Showing posts with label levodopa. Show all posts
Showing posts with label levodopa. Show all posts

Friday, June 16, 2017

DEEP BRAIN STIMULATION (DBS) IN PARKINSON’S DISEASE

DEEP BRAIN STIMULATION (DBS) IN PARKINSON’S DISEASE

Major Symptoms of Parkinson’s disease
Parkinson’s disease (PD) is a progressive neurological disease, characterised by tremors, rigidity, slowness of movements and postural imbalance. Though it is more common after the age of 40, people younger than 40 can also get affected (when it is known as young onset PD).
Other symptoms of PD include low volume speech (sometimes totally incomprehensible), expressionless face, reduced blink rate, reduced arm swing while walking, stooped posture, small handwriting (called micrographia), short-shuffling steps, tendency to fall forwards. Many people also have pain and aches in the affected limbs. Sleep disturbance and restless leg syndrome are common comorbid illnesses in people with PD. Severe memory impairment is NOT a feature of PD, however, in advance PD, mild memory impairment may occur in about 10% of patients.
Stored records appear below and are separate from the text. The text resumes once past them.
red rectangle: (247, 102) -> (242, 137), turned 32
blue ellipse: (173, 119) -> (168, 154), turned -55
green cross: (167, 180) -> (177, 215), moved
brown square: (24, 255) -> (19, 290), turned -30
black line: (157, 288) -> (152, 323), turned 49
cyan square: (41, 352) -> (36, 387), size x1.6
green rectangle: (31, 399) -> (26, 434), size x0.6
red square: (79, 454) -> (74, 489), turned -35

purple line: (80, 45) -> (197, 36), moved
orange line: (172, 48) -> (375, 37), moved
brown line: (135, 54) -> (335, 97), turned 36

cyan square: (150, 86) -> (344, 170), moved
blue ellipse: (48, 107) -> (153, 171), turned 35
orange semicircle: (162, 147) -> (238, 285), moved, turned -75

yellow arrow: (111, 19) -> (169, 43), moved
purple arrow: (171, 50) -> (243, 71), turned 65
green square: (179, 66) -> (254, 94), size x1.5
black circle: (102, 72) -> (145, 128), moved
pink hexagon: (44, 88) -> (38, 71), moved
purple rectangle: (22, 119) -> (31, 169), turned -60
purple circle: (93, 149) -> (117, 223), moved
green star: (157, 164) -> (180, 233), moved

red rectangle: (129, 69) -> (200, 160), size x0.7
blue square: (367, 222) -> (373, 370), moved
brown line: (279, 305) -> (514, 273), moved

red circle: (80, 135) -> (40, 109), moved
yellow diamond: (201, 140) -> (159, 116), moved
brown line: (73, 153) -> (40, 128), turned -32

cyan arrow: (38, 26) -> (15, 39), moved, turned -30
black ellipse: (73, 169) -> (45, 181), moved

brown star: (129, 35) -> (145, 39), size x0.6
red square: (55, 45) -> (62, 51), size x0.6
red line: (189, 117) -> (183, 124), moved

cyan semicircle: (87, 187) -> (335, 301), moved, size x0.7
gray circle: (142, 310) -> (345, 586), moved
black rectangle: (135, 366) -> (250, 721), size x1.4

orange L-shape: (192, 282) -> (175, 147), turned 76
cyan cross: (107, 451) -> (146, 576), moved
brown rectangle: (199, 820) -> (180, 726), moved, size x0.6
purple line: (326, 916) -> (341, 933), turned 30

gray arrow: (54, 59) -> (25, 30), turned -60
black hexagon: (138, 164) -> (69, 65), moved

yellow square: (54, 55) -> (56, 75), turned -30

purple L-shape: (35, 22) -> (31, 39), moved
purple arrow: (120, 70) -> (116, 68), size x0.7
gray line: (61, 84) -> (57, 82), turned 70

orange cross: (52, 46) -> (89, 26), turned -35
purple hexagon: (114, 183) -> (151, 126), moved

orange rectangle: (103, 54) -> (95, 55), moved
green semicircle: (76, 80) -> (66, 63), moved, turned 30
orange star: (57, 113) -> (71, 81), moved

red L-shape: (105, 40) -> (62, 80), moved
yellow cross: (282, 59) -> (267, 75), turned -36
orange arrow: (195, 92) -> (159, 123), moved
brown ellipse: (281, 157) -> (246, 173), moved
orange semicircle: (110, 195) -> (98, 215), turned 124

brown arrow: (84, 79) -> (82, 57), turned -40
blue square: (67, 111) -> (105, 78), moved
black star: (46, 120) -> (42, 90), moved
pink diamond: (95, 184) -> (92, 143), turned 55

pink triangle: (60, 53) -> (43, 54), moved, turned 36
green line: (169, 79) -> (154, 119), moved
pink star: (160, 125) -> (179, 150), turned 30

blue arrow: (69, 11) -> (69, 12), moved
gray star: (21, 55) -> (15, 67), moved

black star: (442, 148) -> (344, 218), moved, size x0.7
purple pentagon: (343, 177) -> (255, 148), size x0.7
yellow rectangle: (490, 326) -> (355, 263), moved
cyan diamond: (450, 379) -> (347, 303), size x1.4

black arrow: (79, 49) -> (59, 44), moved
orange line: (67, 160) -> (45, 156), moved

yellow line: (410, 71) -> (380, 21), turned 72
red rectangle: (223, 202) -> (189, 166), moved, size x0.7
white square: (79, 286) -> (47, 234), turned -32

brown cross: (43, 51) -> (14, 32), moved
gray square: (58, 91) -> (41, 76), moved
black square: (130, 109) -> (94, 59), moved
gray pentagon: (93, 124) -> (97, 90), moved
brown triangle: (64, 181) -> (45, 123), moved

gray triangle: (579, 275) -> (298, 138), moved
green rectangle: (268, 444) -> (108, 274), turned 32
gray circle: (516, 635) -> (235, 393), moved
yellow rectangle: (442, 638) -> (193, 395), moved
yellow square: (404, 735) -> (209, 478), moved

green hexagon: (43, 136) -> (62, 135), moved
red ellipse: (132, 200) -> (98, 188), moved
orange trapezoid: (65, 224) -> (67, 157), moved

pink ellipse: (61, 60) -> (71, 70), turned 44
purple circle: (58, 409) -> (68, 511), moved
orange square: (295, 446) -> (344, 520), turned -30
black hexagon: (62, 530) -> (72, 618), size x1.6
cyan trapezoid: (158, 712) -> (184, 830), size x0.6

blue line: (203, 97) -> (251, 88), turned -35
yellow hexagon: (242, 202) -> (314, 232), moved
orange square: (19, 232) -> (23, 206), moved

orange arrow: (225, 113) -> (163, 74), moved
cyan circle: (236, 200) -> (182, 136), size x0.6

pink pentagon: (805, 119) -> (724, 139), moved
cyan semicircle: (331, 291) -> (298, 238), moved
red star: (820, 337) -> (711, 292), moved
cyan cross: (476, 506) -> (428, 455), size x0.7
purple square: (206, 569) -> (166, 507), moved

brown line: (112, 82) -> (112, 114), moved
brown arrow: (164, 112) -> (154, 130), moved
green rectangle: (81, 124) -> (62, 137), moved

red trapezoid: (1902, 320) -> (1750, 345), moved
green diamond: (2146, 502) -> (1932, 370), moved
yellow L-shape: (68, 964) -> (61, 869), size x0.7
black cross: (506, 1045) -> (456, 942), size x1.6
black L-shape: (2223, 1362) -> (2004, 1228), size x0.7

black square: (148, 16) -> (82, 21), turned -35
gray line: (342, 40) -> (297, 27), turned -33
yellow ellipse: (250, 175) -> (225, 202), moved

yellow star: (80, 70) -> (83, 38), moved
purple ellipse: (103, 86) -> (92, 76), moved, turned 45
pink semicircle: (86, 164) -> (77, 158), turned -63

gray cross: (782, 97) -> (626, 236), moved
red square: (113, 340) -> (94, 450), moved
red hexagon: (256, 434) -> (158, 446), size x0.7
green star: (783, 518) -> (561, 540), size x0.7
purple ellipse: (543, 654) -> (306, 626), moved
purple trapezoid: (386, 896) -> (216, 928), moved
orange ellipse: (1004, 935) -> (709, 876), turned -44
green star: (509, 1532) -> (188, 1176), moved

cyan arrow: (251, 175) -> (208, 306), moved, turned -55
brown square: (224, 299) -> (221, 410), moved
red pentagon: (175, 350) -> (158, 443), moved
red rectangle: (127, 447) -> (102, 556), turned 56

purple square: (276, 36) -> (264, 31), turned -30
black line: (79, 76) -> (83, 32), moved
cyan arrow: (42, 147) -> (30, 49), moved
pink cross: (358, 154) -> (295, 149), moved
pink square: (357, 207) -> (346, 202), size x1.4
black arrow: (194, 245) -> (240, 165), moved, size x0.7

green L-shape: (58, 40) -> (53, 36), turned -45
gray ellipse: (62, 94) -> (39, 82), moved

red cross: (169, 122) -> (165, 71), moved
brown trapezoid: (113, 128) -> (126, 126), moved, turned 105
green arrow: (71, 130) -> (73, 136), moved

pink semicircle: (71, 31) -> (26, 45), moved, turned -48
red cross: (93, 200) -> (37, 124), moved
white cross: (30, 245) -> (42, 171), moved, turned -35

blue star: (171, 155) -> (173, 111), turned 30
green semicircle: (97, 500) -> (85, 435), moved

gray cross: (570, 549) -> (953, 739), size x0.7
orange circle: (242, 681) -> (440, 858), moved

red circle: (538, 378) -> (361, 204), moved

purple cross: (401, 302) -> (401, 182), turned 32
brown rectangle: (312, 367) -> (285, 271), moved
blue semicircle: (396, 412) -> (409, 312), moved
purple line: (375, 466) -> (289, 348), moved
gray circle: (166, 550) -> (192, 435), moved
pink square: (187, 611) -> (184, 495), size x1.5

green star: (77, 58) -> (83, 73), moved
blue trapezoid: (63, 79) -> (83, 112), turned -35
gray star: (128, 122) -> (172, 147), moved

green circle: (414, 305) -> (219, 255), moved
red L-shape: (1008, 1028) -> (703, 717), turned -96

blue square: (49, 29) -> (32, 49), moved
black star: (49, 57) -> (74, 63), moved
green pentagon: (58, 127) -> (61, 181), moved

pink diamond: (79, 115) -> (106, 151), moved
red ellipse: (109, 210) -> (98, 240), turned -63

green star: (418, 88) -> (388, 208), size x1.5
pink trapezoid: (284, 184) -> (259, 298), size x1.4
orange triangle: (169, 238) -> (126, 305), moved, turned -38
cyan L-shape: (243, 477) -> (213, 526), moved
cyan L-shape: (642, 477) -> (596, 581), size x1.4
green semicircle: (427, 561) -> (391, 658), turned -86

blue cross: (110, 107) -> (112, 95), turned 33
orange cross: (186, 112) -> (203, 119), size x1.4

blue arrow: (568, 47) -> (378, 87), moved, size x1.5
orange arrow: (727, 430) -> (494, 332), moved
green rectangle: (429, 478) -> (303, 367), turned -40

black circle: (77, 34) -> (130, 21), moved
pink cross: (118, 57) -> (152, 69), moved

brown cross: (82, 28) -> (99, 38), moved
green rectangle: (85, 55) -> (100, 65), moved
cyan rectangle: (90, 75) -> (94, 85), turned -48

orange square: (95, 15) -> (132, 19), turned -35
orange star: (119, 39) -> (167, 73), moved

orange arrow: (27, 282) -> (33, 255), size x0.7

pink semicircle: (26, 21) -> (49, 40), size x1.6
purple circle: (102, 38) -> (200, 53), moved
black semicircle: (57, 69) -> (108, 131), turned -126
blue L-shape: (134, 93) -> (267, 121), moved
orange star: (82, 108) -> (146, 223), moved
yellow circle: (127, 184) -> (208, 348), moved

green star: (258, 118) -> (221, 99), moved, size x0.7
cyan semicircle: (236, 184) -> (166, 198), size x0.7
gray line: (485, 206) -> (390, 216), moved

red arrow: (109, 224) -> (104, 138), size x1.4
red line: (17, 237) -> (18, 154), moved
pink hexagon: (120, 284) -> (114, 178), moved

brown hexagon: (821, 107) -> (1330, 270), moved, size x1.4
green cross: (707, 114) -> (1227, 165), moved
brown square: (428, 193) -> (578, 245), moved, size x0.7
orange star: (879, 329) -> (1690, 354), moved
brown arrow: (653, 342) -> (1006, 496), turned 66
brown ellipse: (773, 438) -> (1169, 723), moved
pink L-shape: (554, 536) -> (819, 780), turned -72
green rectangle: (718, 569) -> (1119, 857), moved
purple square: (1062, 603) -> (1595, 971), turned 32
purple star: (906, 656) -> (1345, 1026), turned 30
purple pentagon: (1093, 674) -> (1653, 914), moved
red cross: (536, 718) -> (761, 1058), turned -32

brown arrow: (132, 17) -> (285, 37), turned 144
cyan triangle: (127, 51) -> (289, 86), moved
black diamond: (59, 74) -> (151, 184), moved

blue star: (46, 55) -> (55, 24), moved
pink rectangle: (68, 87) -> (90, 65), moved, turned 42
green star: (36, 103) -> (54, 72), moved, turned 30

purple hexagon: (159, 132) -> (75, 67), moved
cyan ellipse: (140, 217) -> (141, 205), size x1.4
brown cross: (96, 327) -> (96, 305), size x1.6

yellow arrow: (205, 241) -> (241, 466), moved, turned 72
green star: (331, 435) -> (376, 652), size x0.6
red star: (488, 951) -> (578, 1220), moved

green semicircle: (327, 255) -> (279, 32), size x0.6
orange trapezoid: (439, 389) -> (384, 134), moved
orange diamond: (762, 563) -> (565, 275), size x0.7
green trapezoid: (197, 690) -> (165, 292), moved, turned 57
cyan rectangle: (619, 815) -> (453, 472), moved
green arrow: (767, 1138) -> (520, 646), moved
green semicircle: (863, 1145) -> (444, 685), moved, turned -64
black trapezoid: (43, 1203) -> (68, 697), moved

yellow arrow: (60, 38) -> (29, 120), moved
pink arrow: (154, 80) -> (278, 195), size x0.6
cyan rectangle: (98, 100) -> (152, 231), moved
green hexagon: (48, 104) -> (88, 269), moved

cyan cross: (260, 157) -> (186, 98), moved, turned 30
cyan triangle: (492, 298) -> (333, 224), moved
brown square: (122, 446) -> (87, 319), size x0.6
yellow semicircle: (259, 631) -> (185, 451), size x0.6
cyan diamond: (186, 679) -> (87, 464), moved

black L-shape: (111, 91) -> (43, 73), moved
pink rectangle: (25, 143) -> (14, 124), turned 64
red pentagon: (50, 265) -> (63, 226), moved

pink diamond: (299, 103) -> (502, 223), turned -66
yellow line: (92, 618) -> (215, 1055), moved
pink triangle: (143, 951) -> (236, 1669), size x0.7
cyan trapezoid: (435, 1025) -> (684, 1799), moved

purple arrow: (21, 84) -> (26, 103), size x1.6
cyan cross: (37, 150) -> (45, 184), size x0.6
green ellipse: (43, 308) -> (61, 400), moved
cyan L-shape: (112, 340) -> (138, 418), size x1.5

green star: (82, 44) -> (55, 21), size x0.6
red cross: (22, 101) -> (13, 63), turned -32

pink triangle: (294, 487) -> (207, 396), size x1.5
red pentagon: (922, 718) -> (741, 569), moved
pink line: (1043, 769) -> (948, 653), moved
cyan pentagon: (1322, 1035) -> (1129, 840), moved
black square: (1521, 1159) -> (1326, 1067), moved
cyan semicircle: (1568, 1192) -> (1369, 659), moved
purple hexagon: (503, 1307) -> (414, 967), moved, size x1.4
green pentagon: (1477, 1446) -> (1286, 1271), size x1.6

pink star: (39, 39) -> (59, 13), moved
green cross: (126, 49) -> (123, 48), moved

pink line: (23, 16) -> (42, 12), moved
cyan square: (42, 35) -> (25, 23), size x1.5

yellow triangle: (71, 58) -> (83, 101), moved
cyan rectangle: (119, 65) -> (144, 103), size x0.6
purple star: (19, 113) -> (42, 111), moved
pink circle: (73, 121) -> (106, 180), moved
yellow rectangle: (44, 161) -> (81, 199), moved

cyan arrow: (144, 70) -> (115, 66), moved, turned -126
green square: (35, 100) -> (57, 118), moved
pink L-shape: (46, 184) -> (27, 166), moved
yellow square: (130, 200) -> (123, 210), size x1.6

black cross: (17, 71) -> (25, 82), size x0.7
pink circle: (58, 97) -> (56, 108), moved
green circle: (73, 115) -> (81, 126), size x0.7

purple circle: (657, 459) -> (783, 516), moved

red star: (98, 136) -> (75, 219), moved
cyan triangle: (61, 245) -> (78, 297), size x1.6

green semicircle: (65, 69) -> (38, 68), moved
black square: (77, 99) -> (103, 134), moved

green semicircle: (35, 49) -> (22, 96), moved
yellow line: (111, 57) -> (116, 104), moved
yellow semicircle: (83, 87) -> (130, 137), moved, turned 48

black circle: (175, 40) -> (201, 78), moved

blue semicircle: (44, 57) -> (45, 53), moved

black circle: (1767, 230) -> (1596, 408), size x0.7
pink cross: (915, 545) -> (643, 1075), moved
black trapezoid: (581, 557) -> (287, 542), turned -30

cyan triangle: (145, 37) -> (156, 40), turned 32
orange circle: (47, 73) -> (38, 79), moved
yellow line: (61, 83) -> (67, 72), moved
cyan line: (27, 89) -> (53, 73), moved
Similarly, loss of bladder control or erectile dysfunction is not a feature of PD. When these features are present, one should suspect multiple system atrophy (MSA).
Diagnosis of PD
The diagnosis of PD is still best made on the basis of clinical examination by an experienced neurologist (preferably trained in movement disorders, though not a must). PET and DaT scans are available to help in the diagnosis of PD, but they are not superior to a good clinical examination by an experienced neurologist.
Treatment of PD
Treatment of PD is still primarily medical and DBS is not the first option.
The most effective medicine is levodopa-carbidopa combination. If a patient does not respond to levodopa treatment, we should doubt the diagnosis (it may not be PD). Even though levodopa is the most effective medication, we should delay starting it by 2-3 years, to avoid side effects and lack of efficacy later on. Other medications in use are pramipexole, ropinirole, trihexiphenydyl, selegiline, rasagiline, amantadine, entacapone, safinamide, etc.
Role of Deep Brain Stimulation (DBS) surgery in PD
DBS was approved for PD in 2002. In the past 15 years, about 1,35,000 patients worldwide have undergone DBS for PD.
What does DBS surgery involve?
A neurosurgeon places the leads (thin wires) that carry electrical signals to specific areas of the brain. Then, the surgeon places a battery-run neurostimulator (like a pacemaker) under the skin of the chest.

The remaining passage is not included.